Собрание сочинений. Том 1. Странствователь по суше и морям - Егор Петрович Ковалевский
– Что это такое? – спросил я в изумлении стоявшего возле меня валаха.
– Штио ио! (Знаю я, или почем – я знаю) – отвечал он с проклятым равнодушием, с которым ромын произносил эту фразу на всякий ваш вопрос, и пожимая плечами.
– Что это значит? – спросил я цыганского ватафа, старика, отличавшегося своей смышленостью.
Старик значительно покачал головой: это значит, что орлы хоронили старого своего товарища!
– За живо!
– Да! Орел, отживший век, сам знает честь и отлетает на покой, боясь, чтоб не сталось с ним, как бывает со старым человеком, которого кто только хочет, тот и клюет, беззащитного. Пожалуй, этак воронье заклевало бы орла и перья его разнесло бы ветром; а тут он сам выбирает могилу и всегда разборчиво, – так, чтоб ни человек, ни зверь не потревожил его вечного покоя. У нас говорят, что эта скала служит кладбищем для орлов, потому и называется «орлиною»; может и так: на ней никто не бывал.

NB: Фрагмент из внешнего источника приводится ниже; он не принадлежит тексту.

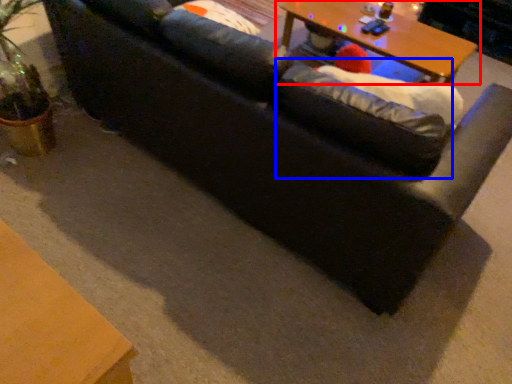 Question: Among these objects, which one is farthest to the camera, table (highlighted by a red box) or bean bag chair (highlighted by a blue box)?

Choices:
 (A) table
 (B) bean bag chair

Answer: (A)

Может и так, – подумал я. А может быть осужденный на смерть грозным судилищем пернатых властителей, кружившихся вокруг него, сам исполнял приговор их над собой; может быть, преследуемый, разимый ими в бою или не нашедший защиты под небом, низвергся, пораженный или предпочетший добровольную смерть позорной погибели. Как знать! Но, впрочем, где деваются остатки птиц и зверей, в неисчислимом множестве населяющих воздух и землю; случалось ли вам видеть когда-нибудь труп животного, погибшего не от насильственной смерти? – Нельзя предположить, чтобы тела умерших были пожираемы живыми с такой быстротой, чтоб человек никогда не замечал их трупов. Очень вероятно, что они где-нибудь хоронят сами себя перед смертью. В Средней Азии случалось мне иногда слышать о кладбищах птиц и зверей, куда являются они на призыв смерти. Брамины говорят, что те и другие никогда не умирают, а переселяются заживо один в другого. Мне, может быть, укажут на домашних ручных птиц и зверей, но те слишком отступили от своего естественного начала, да и где укрыться им от людей, чтобы умереть незамеченными ими; тем не менее, однако, вам верно случалось заметить, что собака, это благороднейшее и честнейшее из животных, перед смертью ищет потаенного уголка, где бы умереть, и беспрестанно скребет лапами, как бы изрывая себе могилу.
Орлу орлиная смерть! Иначе не может, не должен умереть орел, сподружник звезд, жилец неба. Сколько поэзии в этом надсмертном отпевании, сколько таинства в этих кабалистических кругах, сколько верования в этом добровольном самоубийстве и сколько тут гордого, орлиного величия, которое боится, чтобы даже прах его не достался в удел земле; может быть наш орел и взвился было так высоко, чтобы достигнуть небес и там сложить свои кости, но небеса стоят отверсты, роскошны, приманивающие всех и недостижимы, ни для кого, ни даже для полета орла!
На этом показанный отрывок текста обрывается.